• The records:

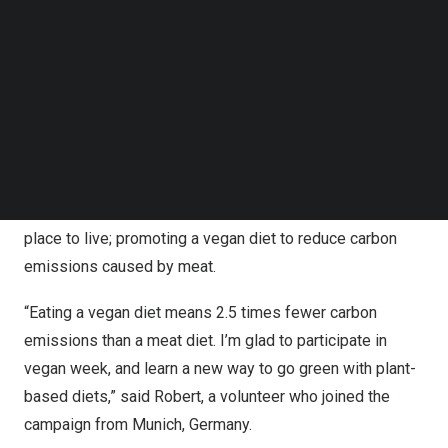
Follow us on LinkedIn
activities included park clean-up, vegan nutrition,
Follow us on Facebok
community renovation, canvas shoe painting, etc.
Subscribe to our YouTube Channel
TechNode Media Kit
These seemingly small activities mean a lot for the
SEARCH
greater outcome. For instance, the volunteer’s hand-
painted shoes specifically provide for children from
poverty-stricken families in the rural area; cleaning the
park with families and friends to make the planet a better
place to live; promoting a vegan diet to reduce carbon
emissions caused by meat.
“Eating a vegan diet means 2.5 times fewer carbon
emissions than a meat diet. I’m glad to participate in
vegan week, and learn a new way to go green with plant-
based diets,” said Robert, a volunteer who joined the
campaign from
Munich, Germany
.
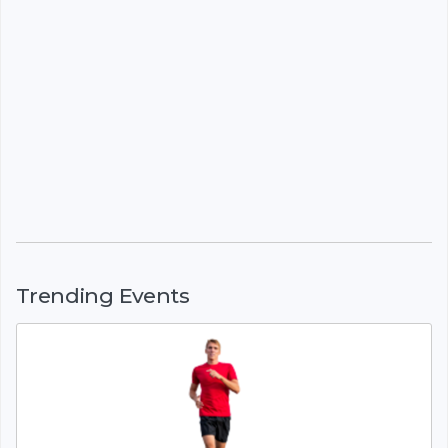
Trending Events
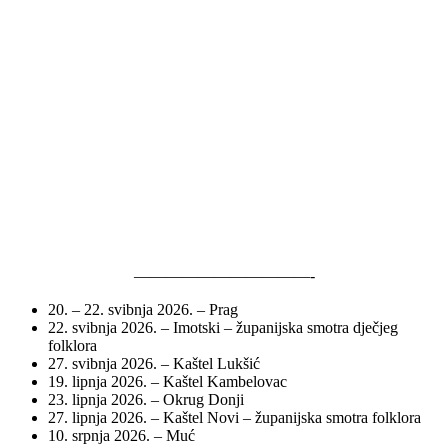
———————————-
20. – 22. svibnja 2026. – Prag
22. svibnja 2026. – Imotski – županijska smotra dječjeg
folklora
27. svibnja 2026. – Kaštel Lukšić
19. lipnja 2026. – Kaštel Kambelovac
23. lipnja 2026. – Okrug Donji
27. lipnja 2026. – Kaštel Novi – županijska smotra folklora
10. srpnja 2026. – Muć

...

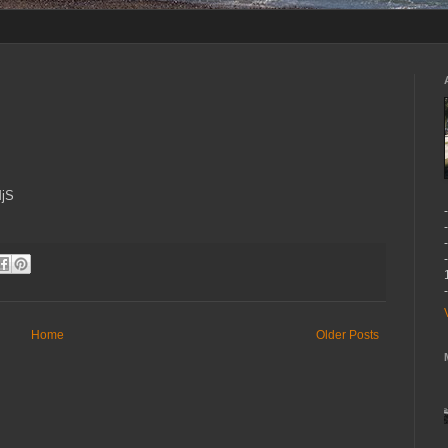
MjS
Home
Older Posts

---

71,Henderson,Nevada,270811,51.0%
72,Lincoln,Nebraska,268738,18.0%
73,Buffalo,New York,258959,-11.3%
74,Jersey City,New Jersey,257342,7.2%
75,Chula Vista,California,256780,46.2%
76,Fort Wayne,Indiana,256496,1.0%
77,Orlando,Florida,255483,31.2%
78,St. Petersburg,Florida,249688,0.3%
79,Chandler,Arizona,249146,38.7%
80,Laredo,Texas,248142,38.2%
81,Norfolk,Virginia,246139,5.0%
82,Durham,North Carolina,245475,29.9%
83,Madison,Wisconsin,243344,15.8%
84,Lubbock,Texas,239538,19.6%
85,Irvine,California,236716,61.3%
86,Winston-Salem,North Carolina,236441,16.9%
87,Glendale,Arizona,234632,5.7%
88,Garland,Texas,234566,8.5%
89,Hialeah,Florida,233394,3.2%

• Activity: Give an exact copy of the lines above from the line with "Follow us on LinkedIn" up to and including the line with "campaign from", and leave everything else out.

• Task output:
Follow us on LinkedIn
activities included park clean-up, vegan nutrition,
Follow us on Facebok
community renovation, canvas shoe painting, etc.
Subscribe to our YouTube Channel
TechNode Media Kit
These seemingly small activities mean a lot for the
SEARCH
greater outcome. For instance, the volunteer’s hand-
painted shoes specifically provide for children from
poverty-stricken families in the rural area; cleaning the
park with families and friends to make the planet a better
place to live; promoting a vegan diet to reduce carbon
emissions caused by meat.
“Eating a vegan diet means 2.5 times fewer carbon
emissions than a meat diet. I’m glad to participate in
vegan week, and learn a new way to go green with plant-
based diets,” said Robert, a volunteer who joined the
campaign from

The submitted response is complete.